EXERCISE:
Would you return every line of the listing below that has "cadeau" in it?

PROVIDED INFORMATION:
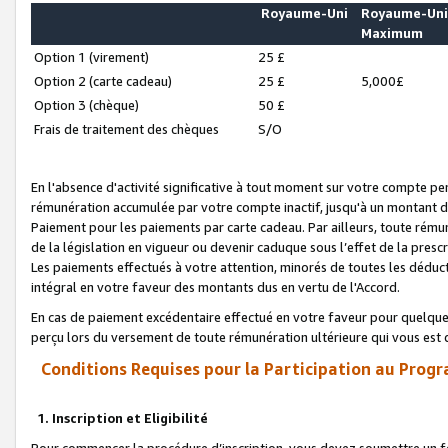
Royaume-Uni
Royaume-Un
Maximum
Option 1 (virement)
25 £
Option 2 (carte cadeau)
25 £
5,000£
Option 3 (chèque)
50 £
Frais de traitement des chèques
S/O
En l'absence d'activité significative à tout moment sur votre compte pen
rémunération accumulée par votre compte inactif, jusqu'à un montant 
Paiement pour les paiements par carte cadeau. Par ailleurs, toute ré
de la législation en vigueur ou devenir caduque sous l’effet de la presc
Les paiements effectués à votre attention, minorés de toutes les déduc
intégral en votre faveur des montants dus en vertu de l'Accord.
En cas de paiement excédentaire effectué en votre faveur pour quelque 
perçu lors du versement de toute rémunération ultérieure qui vous est 
Conditions Requises pour la Participation au Progr
1. Inscription et Eligibilité
Pour commencer la procédure d’inscription, vous devez soumettre un fo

WRITTEN ANSWER:
Option 2 (carte cadeau)
Paiement pour les paiements par carte cadeau. Par ailleurs, toute ré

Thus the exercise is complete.